Roma resmi kurumlarının ve devlet hiyerarşisinin etkilediği Hıristiyanlıkta görüş ayrılıkları ortaya çıktı. Bu ayrılıkları gidermek amacıyla İznik'te 325 yılında toplanan “Konsil” görüş farklılıklarını gideremediği gibi, bu ayrılıkların derinleşmesine ve mezheplerin şekillenmesine yol açtı. Nitekim 451 yılında gerçekleştirilen Kadıköy Konsili'nin ardından Fener İstanbul Kilisesi Roma'dan ayrılarak Ortodoksluk'un merkezi haline geldi. Batı ve latin dünyası ise Roma merkezli Hıristiyanlık anlayışına bağlı kalmaya devam etti.


XV. ve XVI. yüzyıllarda Batı Avrupa'da Katolik Kilisesi'ne karşı yükselen itirazlar, Protestan mezheplerinin oluşmasına yol açacak ve böylece hıristiyan dünyası; doğusu Ortodoks, batısı ise Katolik ve ondan ayrılan Protestan mezhepleri olmak üzere üç ana mezhebe bölünecektir.


Sonuç itibarıyla Hıristiyanlık; çıkışından bir müddet sonra Hz. İsa (a.s.) ile ilgili değerlendirmelerinde temel bir sapma göstermiş, Hz. İsa'nın «Allah'ın oğlu» olduğu anlayışı giderek temel inanç olarak belirlenmiştir.

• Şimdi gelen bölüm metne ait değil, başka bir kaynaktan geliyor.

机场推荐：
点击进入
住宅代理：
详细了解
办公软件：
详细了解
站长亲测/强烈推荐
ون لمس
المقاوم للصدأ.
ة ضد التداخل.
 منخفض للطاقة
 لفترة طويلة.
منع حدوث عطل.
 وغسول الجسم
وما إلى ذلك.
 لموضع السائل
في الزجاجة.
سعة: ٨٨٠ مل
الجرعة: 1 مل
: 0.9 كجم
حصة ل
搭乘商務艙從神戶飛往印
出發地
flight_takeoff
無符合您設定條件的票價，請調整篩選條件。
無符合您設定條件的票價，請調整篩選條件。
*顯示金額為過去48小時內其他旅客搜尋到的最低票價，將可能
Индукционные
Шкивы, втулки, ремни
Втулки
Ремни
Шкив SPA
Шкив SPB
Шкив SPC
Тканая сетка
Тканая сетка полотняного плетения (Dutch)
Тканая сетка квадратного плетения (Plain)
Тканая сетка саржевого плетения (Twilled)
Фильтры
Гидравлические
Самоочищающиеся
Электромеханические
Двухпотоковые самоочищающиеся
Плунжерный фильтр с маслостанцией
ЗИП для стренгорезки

Günümüzde de büyük ölçüde korunan bu teslis inancı Hıristiyanlığın Müslümanlara göre teolojik krizini oluşturmaktadır. Çünkü Kur'an-ı Kerim'e göre İsa (a.s.) bütün üstün özelliklerine rağmen bir insan ve kuldur. Hiçbir zaman kendisinin tanrı edinilmesini söylememiş ve yalnız Allah'a kulluğu öğütlemiştir:


"İsa: Muhakkak ki Allah benim de Rabbim sizin de Rabbinizdir. Öyleyse O'na kulluk ediniz. İşte doğru yol budur." (Al-i-İmran 3/51)

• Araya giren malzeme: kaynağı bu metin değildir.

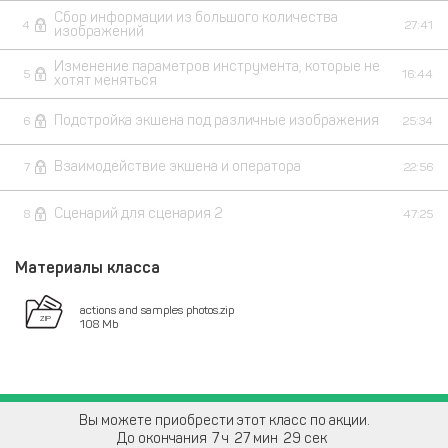
Сбор информации из большого количества
4
27:41
изображений
Изменение параметров инструмента, которые не
5
16:44
хотят меняться
Подстройка экшена под различные изображения
6
25:34
Взаимодействие экшена и оператора
7
22:56
Сценарий для сценария 2
8
47:25
Материалы класса
actions and samples photos.zip
108 Mb
Вы можете приобрести этот класс по акции.
До окончания
7
27
28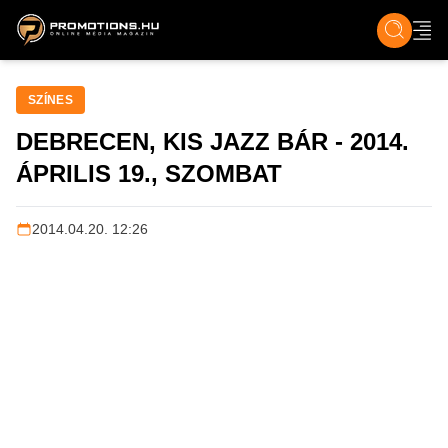
ZENE, FILM & KULT
SPORT
GASZTRO & UTAZÁS
SZÍNES
ÉLET
TECH & TU
SZÍNES
DEBRECEN, KIS JAZZ BÁR - 2014.
ÁPRILIS 19., SZOMBAT
2014.04.20. 12:26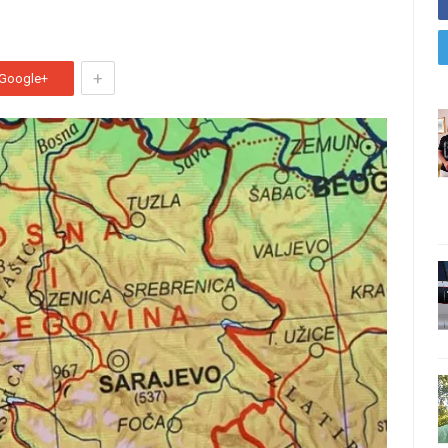
+
Google+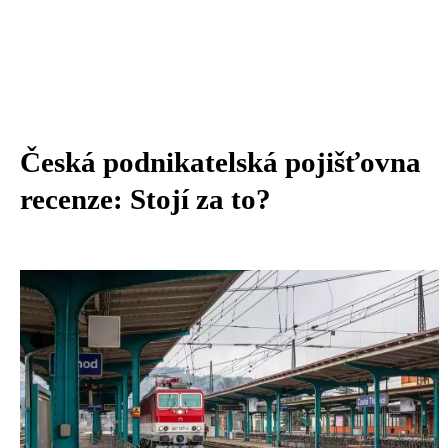
Česká podnikatelská pojišťovna
recenze: Stojí za to?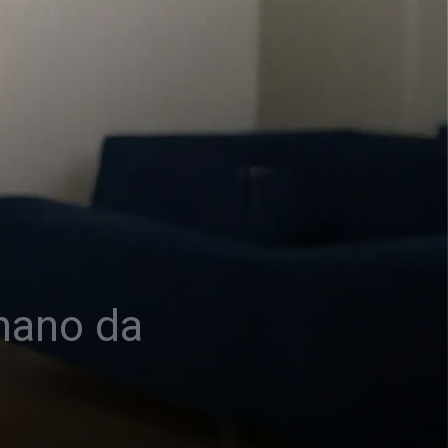
mano da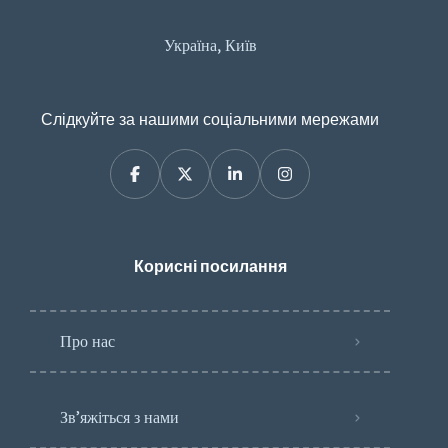
Україна, Київ
Слідкуйте за нашими соціальними мережами
Корисні посилання
Про нас
Зв’яжіться з нами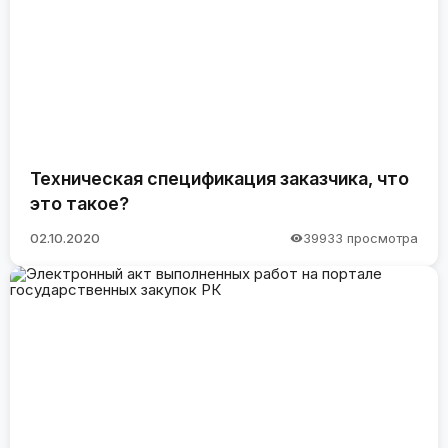
Техническая спецификация заказчика, что
это такое?
02.10.2020
39933 просмотра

«HIRİSTİYANLAŞTIRILMIŞ ROMA» BİZANS ve SUKUTU


IV.yüzyılda Romanın askeri, ekonomik ve içtimai buhranlarla hızla kuvvet kaybettiğini hisseden Konstantin, imparatorluğun birleştirici gücünü Hıristiyanlıkta görüp bu yeni dinin hamiliğini üstlenir. Roma'yı kendi haline terk ederek, imparatorluğun ağırlık merkezini batıdan doğuya taşır. Byzantion'u başkent edinir, karar iki hafta süren şenliklerle kutlanır. Konstantin bu yeni şehrin ihtişamının Roma'dan daha fazla olması için şehrin etrafını surlarla çepeçevre kapatır. Asırlarca imparatorluk merkezi olacak olan kenti, 300 bin kişilik nüfusu, emniyetli tabii limanı ile doğu Avrupa'dan Anadolu'ya uzanan Ortaçağın en canlı kültür ve ticaret merkezi haline getirir. 395'te bölünme kesinleşir ve Doğu Roma İmparatorluğu Bizans olarak Balkanlar, Anadolu, zengin ve kalabalık doğu eyaletlerinden oluşan güçlü bir devlet halinde ortaya çıkar. Bizans tarihçisi George OSTROGORSKY'nin de ifade ettiği gibi, bu yeni imparatorluğun Roma devlet tarzının, Grek kültürünün ve Hıristiyanlık inancının bir terkibi olarak ortaya çıktığı ve Roma'nın doğudaki devamı olduğu hemen herkes tarafından kabul edilir.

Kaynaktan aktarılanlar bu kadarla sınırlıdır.